Policymakers should intensify their focus on the responsibilities of young men in preventing teen and unplanned pregnancy by: addressing pregnancy planning and prevention in programmes serving significant numbers of young men and, reaching young men more effectively in family planning programmes.

Although there has been growing recognition that responsible fatherhood is an important part of promoting child well-being and healthy families, there is still relatively little policy focus on delaying early or unplanned fatherhood in the first place. More must be done to help young men wait to become fathers until they are ready to shoulder the long-term responsibilities of raising a child.

Those who are already young fathers also need help to delay having more children until they are emotionally, financially, and otherwise ready to take on additional responsibilities of fatherhood (such as being in a stable, healthy relationship, including marriage).

Doing so will improve prospects for this generation of young men, their partners, and their children. Pregnancy planning and prevention should be included as a component of such programmes in schools and further education as responsible fatherhood, healthy relationships and marriage, in workplace education and workforce development.

This can be accomplished through language stressing how early and unplanned pregnancy affects the goals of these programmes, accompanied by a modest investment of resources to develop and disseminate materials, support training and technical assistance, and encourage partnerships with relevant organizations.

Parents should be cautious about perpetuating a doublestandard of expectations for sons and daughters -- one that clearly discourages sexual activity among teen girls but too often offers a "wink and a nod" to adolescent male sexual activity. Parents -- perhaps fathers, in particular -- are ideally suited to talk with their sons about responsible sexual behaviour.For those who already are fathers, programmes should help participants think about how an unplanned pregnancy may affect their goals, their relationships, and the consequences for their children. They should also equip men with skills to communicate with their partners on these topics in order to avoid unplanned pregnancy.

In addition, programmes can help educate fathers to change their attitudes about early marriage for their children and to talk to their sons and daughters about avoiding early pregnancy and teaching responsible parenting.

When we consider young women in extremely poor and remote villages where there is no hope of a better life or education, we might understand the cultural norm in such places that explains why young girls in abject poverty have a higher tendency to get pregnant than their counterparts who are aiming at being educated and becoming influential.
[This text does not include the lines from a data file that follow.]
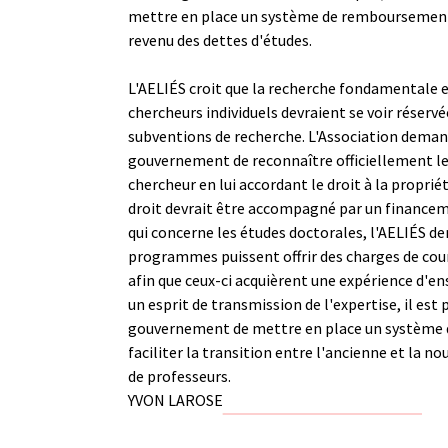
mettre en place un système de remboursemen
revenu des dettes d'études.
L'AELIÉS croit que la recherche fondamentale e
chercheurs individuels devraient se voir réservé
subventions de recherche. L'Association demand
gouvernement de reconnaître officiellement le
chercheur en lui accordant le droit à la propriét
droit devrait être accompagné par un financem
qui concerne les études doctorales, l'AELIÉS d
programmes puissent offrir des charges de cou
afin que ceux-ci acquièrent une expérience d'
un esprit de transmission de l'expertise, il est
gouvernement de mettre en place un système
faciliter la transition entre l'ancienne et la n
de professeurs.
YVON LAROSE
Some researchers are of the opinion that these poor little girls have made some cost- benefit analysis amongst other logical economic assessments of themselves and their futures.

They must have envisaged and concluded that there's no tangible economic success or impact that they can possibly make, hence they opt for childbearing to make up for the void in their lives.

Economists who examined teen sexual behaviours and its consequences in relation to socio-economic class also concluded that teens from lowincome areas with abject poverty are more likely to become teen parents.

In developed nations with financial crisis' poverty plays a big role in teen pregnancy when teenagers feel that they can only get help or receive food stamps and welfare packages when they get pregnant and have children.

Going by the report that says by 2040 Africa will house half of the world's youth population, Africa must avert the economic hopelessness that might result from this.

I think the emphasis shouldn't be merely changing pregnancy rate, rather emphasis should be placed on education and programmes that would boost the self esteem and overall wellbeing of teenagers. It's also important to continue to encourage and make contraceptives readily available.